VRN · Restaurants

Paul

T1

Gate-side carbs in T1

Post-security in Terminal T1, Paul is the standard French bakery setup: glass counter, espresso machine, and a clear view of the nearby Schengen gates. You’re looking at a quick stop between passport control and boarding, not a sit-down restaurant, and it feels built for 10-minute visits before a Ryanair or Volotea flight.

Pricing runs in the mid-airport range: expect around €1.50–€2.50 for plain croissants, €3–€4 for filled pastries or sandwiches, and roughly €1.50–€3 for an espresso, macchiato, or cappuccino. Card payment is normal here, and contactless works, which matters when you’re trying to board in Group 3 at gate 10 with one hand on your phone.

Food is the usual Paul playbook: butter croissants, pain au chocolat, sweet tarts, baguette sandwiches, and a few premade salads in the chiller. If you care about reliability more than originality, grab a ham-and-cheese baguette and a pastry you recognize from other airports. Nothing in reviews suggests a standout “only in Verona” item, so treat it as a chain you already know.

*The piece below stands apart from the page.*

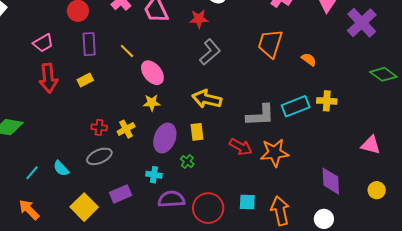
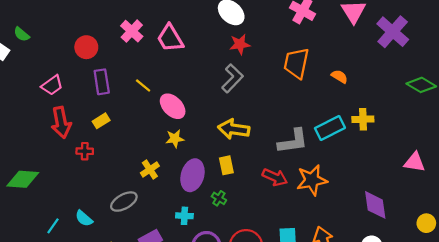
red star: (199, 19) -> (240, 44), moved
red cross: (99, 127) -> (85, 151), moved
yellow circle: (377, 190) -> (426, 223), moved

Coffee is serviceable, not specialty: this is espresso-bar speed, not third-wave detail. Staff push drinks out quickly during morning bank times around 06:00–09:00, when most departures leave T1. If you need something to take through boarding, ask for a lidded paper cup; open porcelain cups don’t play well with priority lane sprints.

No major complaints show up in public reviews for VRN’s Paul, and there’s no pattern of sell-outs beyond the usual early-morning croissant rush. Figure on a 5–10 minute queue spike before flights to major hubs like Frankfurt or Munich, then it thins out again.

Tip: if your gate is in the low teens, grab what you want at Paul before walking down the pier; there’s less food choice once you’re parked near the end of the T1 concourse.